> [What to produce]:
Copy every line of the data that contains the string "витрачати".

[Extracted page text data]
________________________________________

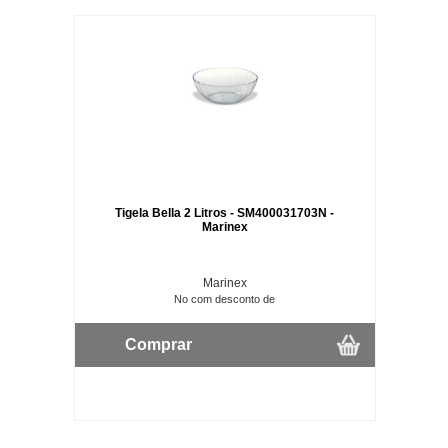
Tigela Bella 2 Litros - SM400031703N -
Marinex
Marinex
No com desconto de
Comprar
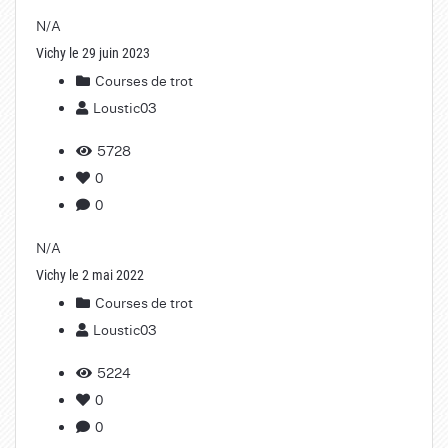
N/A
Vichy le 29 juin 2023
Courses de trot
Loustic03
5728
0
0
N/A
Vichy le 2 mai 2022
Courses de trot
Loustic03
5224
0
0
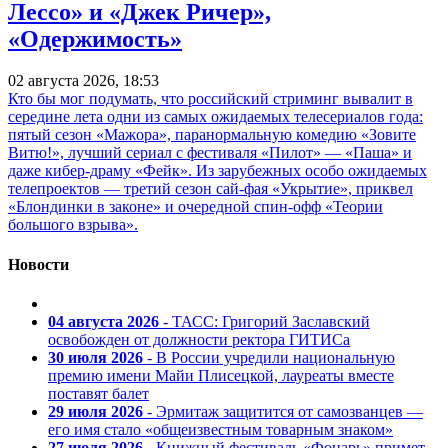
Лессо» и «Джек Ричер»,
«Одержимость»
02 августа 2026, 18:53
Кто бы мог подумать, что российский стриминг вывалит в
середине лета одни из самых ожидаемых телесериалов года:
пятый сезон «Мажора», паранормальную комедию «Зовите
Витю!», лучший сериал с фестиваля «Пилот» — «Паша» и
даже кибер-драму «Фейк». Из зарубежных особо ожидаемых
телепроектов — третий сезон сай-фая «Укрытие», приквел
«Блондинки в законе» и очередной спин-офф «Теории
большого взрыва».
Новости
04 августа 2026
- ТАСС: Григорий Заславский
освобожден от должности ректора ГИТИСа
30 июля 2026
- В России учредили национальную
премию имени Майи Плисецкой, лауреаты вместе
поставят балет
29 июля 2026
- Эрмитаж защитится от самозванцев —
его имя стало «общеизвестным товарным знаком»
27 июля 2026
- Книжный фестиваль «Фонарь» примет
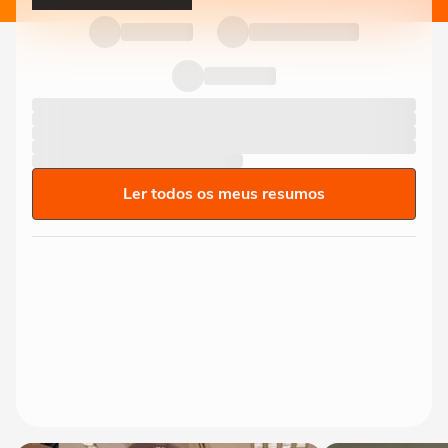
Ler todos os meus resumos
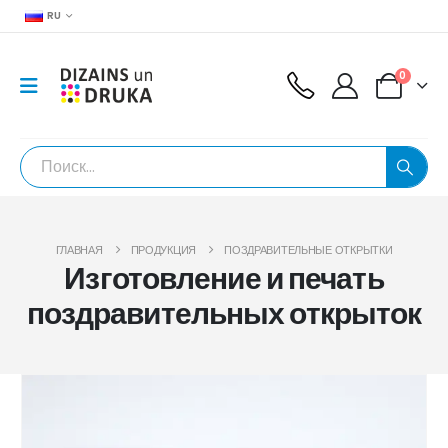
RU
0
ГЛАВНАЯ
ПРОДУКЦИЯ
ПОЗДРАВИТЕЛЬНЫЕ ОТКРЫТКИ
Изготовление и печать
поздравительных открыток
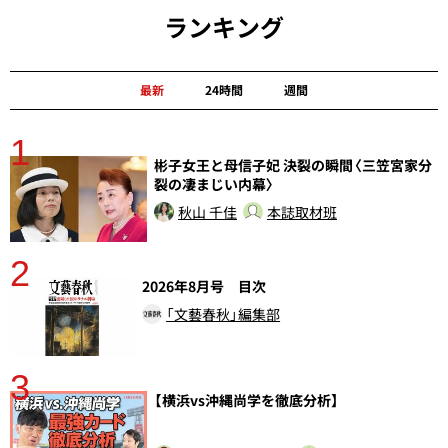
ランキング
最新
24時間
週間
1
分
彬子女王と母信子妃 決裂の瞬間〈三笠宮家分
裂の凄まじい内幕〉
秋山 千佳
本誌取材班
2
2026年8月号 目次
「文藝春秋」編集部
3
【横浜vs沖縄尚学を徹底分析】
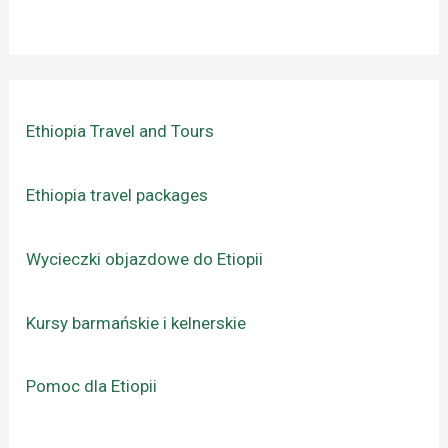
Ethiopia Travel and Tours
Ethiopia travel packages
Wycieczki objazdowe do Etiopii
Kursy barmańskie i kelnerskie
Pomoc dla Etiopii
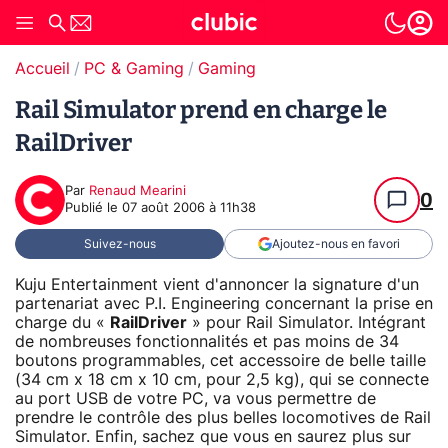
Accueil
PC & Gaming
Gaming
Rail Simulator prend en charge le
RailDriver
Par
Renaud Mearini
0
Publié le
07 août 2006 à 11h38
Suivez-nous
Ajoutez-nous en favori
Kuju Entertainment vient d'annoncer la signature d'un
partenariat avec P.I. Engineering concernant la prise en
charge du «
RailDriver
» pour Rail Simulator. Intégrant
de nombreuses fonctionnalités et pas moins de 34
boutons programmables, cet accessoire de belle taille
(34 cm x 18 cm x 10 cm, pour 2,5 kg), qui se connecte
au port USB de votre PC, va vous permettre de
prendre le contrôle des plus belles locomotives de Rail
Simulator. Enfin, sachez que vous en saurez plus sur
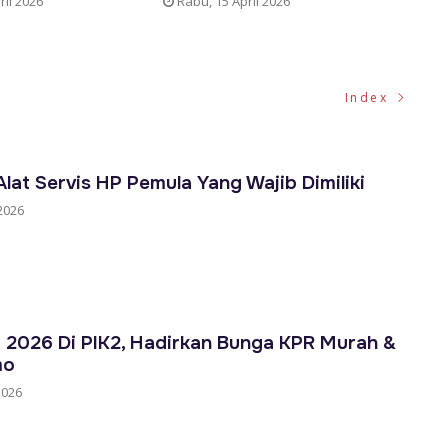
ril 2026
Rabu, 15 April 2026
Kami
Index
lat Servis HP Pemula Yang Wajib Dimiliki
2026
o 2026 Di PIK2, Hadirkan Bunga KPR Murah &
mo
2026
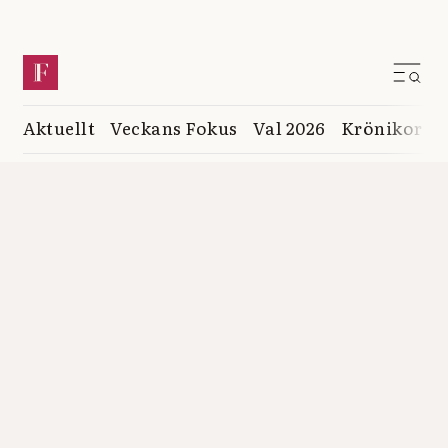
Aktuellt
Veckans Fokus
Val 2026
Krönikor
K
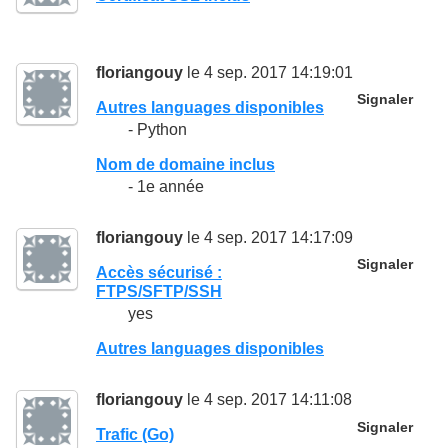
floriangouy
le 4 sep. 2017 14:19:01
Signaler
Autres languages disponibles
- Python
Nom de domaine inclus
- 1e année
floriangouy
le 4 sep. 2017 14:17:09
Signaler
Accès sécurisé :
FTPS/SFTP/SSH
yes
Autres languages disponibles
floriangouy
le 4 sep. 2017 14:11:08
Signaler
Trafic (Go)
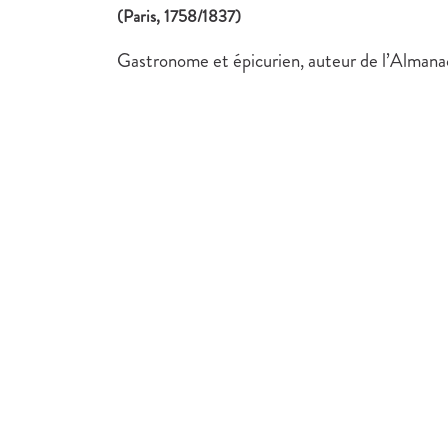
(Paris, 1758/1837)
Gastronome et épicurien, auteur de l’Alman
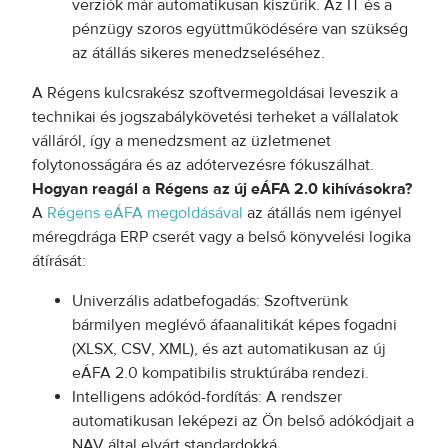
verziók már automatikusan kiszűrik. Az IT és a
pénzügy szoros együttműködésére van szükség
az átállás sikeres menedzseléséhez.
A Régens kulcsrakész szoftvermegoldásai leveszik a
technikai és jogszabálykövetési terheket a vállalatok
válláról, így a menedzsment az üzletmenet
folytonosságára és az adótervezésre fókuszálhat.
Hogyan reagál a Régens az új eÁFA 2.0 kihívásokra?
A
Régens eÁFA megoldásával
az átállás nem igényel
méregdrága ERP cserét vagy a belső könyvelési logika
átírását:
Univerzális adatbefogadás: Szoftverünk
bármilyen meglévő áfaanalitikát képes fogadni
(XLSX, CSV, XML), és azt automatikusan az új
eÁFA 2.0 kompatibilis struktúrába rendezi.
Intelligens adókód-fordítás: A rendszer
automatikusan leképezi az Ön belső adókódjait a
NAV által elvárt standardokká.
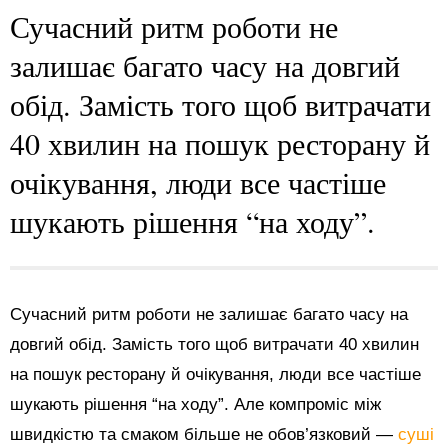
Сучасний ритм роботи не
залишає багато часу на довгий
обід. Замість того щоб витрачати
40 хвилин на пошук ресторану й
очікування, люди все частіше
шукають рішення “на ходу”.
Сучасний ритм роботи не залишає багато часу на
довгий обід. Замість того щоб витрачати 40 хвилин
на пошук ресторану й очікування, люди все частіше
шукають рішення “на ходу”. Але компроміс між
швидкістю та смаком більше не обов’язковий —
суші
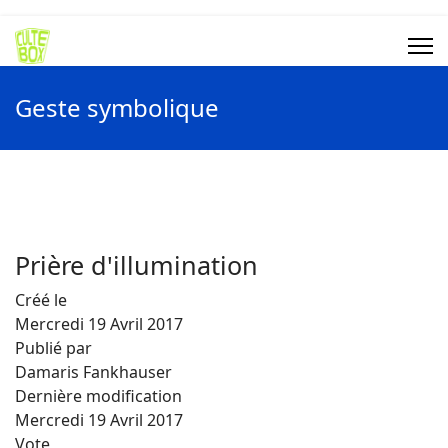
Geste symbolique
Prière d'illumination
Créé le
Mercredi 19 Avril 2017
Publié par
Damaris Fankhauser
Dernière modification
Mercredi 19 Avril 2017
Vote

________________________________________

> [Written response]:
обід. Замість того щоб витрачати
довгий обід. Замість того щоб витрачати 40 хвилин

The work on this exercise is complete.